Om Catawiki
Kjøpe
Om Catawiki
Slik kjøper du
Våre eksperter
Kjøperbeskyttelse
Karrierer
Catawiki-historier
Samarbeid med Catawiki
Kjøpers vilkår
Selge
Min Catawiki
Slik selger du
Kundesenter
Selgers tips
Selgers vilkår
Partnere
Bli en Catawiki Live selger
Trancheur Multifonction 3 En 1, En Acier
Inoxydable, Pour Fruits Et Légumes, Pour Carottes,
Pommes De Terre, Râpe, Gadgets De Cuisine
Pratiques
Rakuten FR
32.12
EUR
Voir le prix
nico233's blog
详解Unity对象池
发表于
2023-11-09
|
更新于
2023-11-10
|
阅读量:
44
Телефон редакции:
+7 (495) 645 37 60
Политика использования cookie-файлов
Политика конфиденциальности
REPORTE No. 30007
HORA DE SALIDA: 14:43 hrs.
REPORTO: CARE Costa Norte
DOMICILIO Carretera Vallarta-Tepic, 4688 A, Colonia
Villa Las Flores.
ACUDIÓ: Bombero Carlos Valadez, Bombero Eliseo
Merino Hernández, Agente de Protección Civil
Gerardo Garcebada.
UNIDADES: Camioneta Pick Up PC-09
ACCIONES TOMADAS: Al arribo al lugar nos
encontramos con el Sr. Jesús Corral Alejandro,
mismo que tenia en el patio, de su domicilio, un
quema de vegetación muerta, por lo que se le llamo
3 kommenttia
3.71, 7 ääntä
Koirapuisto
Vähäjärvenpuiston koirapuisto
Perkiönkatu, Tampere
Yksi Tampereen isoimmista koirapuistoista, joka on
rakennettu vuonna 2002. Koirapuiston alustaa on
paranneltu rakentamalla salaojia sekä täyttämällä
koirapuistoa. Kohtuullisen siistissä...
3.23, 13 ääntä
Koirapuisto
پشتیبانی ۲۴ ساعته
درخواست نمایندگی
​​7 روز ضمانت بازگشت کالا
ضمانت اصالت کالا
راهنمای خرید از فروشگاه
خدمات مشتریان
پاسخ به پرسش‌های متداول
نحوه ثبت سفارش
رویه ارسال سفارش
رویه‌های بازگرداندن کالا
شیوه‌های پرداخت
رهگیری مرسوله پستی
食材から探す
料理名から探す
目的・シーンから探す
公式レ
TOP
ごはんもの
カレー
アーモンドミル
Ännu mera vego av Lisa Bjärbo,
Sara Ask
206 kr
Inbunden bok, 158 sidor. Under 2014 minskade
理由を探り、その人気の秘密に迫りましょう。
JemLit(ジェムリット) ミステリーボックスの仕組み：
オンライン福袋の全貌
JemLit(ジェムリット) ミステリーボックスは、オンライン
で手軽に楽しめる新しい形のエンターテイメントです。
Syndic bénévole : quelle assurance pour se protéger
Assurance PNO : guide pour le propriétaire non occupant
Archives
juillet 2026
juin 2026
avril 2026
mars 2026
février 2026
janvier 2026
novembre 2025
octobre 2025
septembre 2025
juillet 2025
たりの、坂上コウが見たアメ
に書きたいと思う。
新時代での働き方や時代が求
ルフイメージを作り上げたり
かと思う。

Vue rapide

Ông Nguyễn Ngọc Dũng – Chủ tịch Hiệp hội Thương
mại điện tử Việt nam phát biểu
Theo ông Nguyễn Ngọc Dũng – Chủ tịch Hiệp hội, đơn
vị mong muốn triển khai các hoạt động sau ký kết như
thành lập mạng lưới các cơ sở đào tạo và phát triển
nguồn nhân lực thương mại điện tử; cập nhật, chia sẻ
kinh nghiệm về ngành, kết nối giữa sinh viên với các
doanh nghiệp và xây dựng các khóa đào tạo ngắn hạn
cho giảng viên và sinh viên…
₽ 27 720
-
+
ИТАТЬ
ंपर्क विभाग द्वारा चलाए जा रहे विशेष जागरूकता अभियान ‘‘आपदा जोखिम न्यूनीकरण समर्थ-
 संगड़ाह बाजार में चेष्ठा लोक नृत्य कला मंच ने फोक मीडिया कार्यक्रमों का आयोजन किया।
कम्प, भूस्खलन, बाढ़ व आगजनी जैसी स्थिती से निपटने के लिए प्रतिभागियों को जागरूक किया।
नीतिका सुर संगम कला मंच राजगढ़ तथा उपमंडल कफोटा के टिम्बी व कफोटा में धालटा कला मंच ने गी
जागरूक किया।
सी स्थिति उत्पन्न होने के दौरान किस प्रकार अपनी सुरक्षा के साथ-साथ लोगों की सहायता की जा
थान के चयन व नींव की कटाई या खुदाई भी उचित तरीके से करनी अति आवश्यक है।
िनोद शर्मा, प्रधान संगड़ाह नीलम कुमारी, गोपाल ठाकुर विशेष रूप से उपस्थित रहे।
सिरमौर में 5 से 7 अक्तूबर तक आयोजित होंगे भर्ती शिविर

▶ [What you are asked to do]
Count the lines of the material above that contain the string "sinh". Write nothing but the count.

▶ [Solution to this task]
2